Could you copy the records below exactly, leaving out any pictures they include?
- - - -
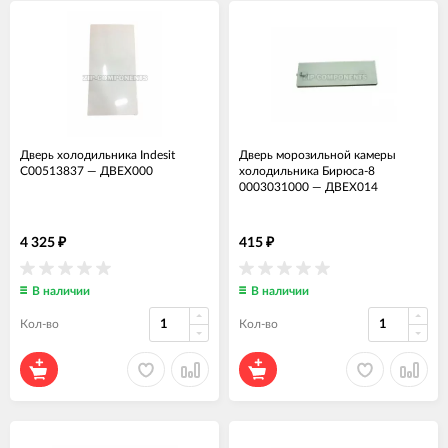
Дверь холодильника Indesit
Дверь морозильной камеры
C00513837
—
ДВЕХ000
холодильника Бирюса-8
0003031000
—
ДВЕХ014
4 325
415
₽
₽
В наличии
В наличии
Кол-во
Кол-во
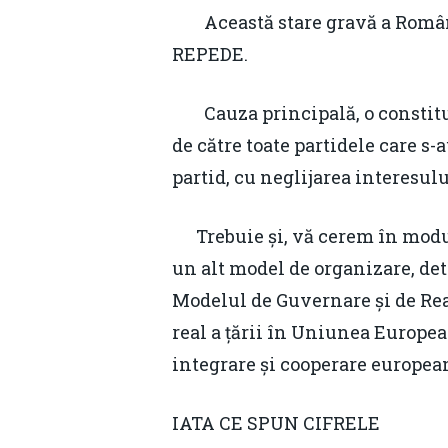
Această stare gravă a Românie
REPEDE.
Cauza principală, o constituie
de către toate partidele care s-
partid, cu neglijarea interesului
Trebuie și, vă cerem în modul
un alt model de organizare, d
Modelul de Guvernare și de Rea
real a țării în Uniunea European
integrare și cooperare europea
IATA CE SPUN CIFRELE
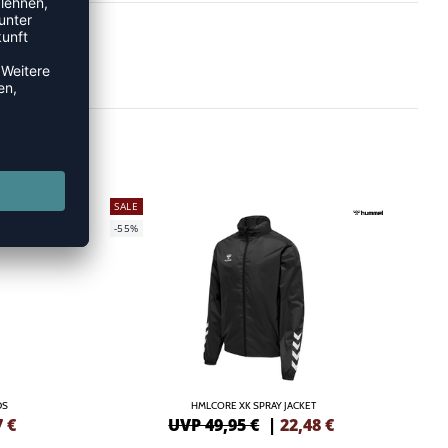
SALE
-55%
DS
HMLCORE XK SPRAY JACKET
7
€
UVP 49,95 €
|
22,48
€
- - - -
Result of this task ▸
Дверь холодильника Indesit
Дверь морозильной камеры
C00513837
—
ДВЕХ000
холодильника Бирюса-8
0003031000
—
ДВЕХ014
4 325
415
₽
₽
В наличии
В наличии
Кол-во
Кол-во
Această stare gravă a Românie
REPEDE.
Cauza principală, o constituie
de către toate partidele care s-
partid, cu neglijarea interesului
Trebuie și, vă cerem în modul
un alt model de organizare, d
Modelul de Guvernare și de Rea
real a țării în Uniunea European
integrare și cooperare europea
IATA CE SPUN CIFRELE
SALE
-55%
DS
HMLCORE XK SPRAY JACKET
7
€
UVP 49,95 €
|
22,48
€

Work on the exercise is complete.